Making the "merchandise of champions"

PHILADELPHIA - October 27, 2008 - That's why the screen printing production line has been going at full tilt at Family Custom Screen Printing in Bellmawr.

6,000 Phillies World Series champion t-shirts will be delivered to local licensed retailers by the time the game started Monday, so they can immediately go on sale if the Phillies close out the Rays in game 5.

"They'll put them away, they'll only go on the shelves if they win," said Bob Armstrong of Family Custom Screen Printing. "If they don't win [the shirts] don't come out of the boxes."

If the Phillies do win, the assembly line will keep pumping the shirts out overnight to have 12,000 more ready for delivery to licensed retailers early Tuesday.

"Family Custom" is licensed by Major League Baseball to make the souvenir t-shirts. A holographic sticker, which is difficult to counterfeit, is found on the legitimate product.

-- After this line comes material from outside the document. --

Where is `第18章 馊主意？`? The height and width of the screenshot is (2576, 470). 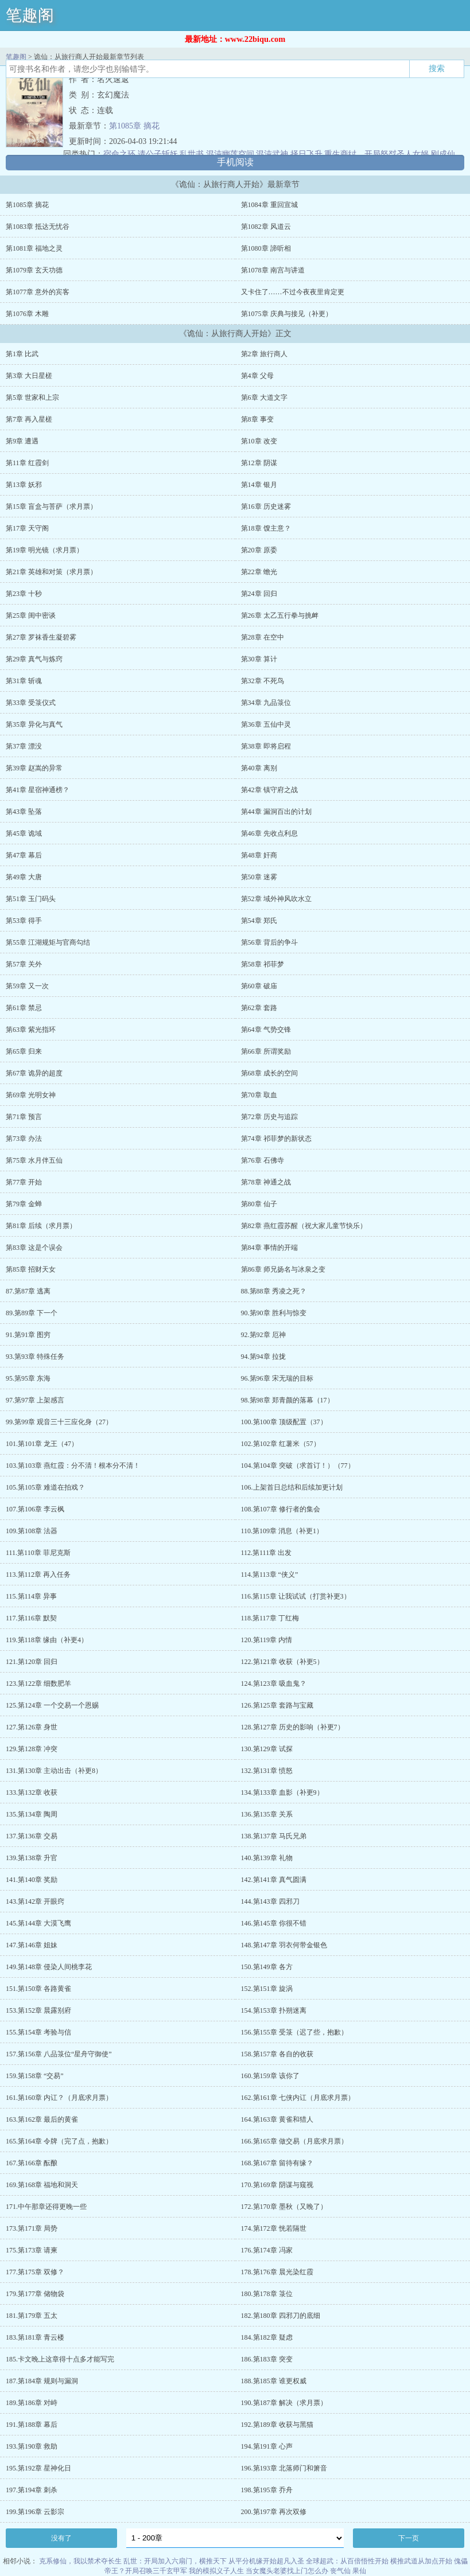 第18章 馊主意？ is located at coordinates (266, 528).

"They copy the logos off of us after they see it on TV or they get a shirt, and they start printing them," Armstrong said. "If the sticker's not there, it's not a real shirt."

Which brings us to those knock-offs, or counterfeit products being sold by many street vendors all across the region as Phillies mania reaches a fever pitch.

We asked one vendor if he was selling knock-off products, to which he replied "Take care, and have a nice day."

That was the nicest thing that street vendor had to say as we photographed his inventory of Phillies knock-offs.

He's also capitalizing on the presidential sweepstakes as well. After all, Pennsylvania is a battleground state and Obama and McCain are playing hardball too.

To get rid of that fake merchandise, Major League Baseball has 30 undercover operatives in the area, confiscating illegal merchandise.

More than 600 units of illegal merchandise has been seized since Saturday night's opening game.

There have been no arrests so far, but plenty of citations.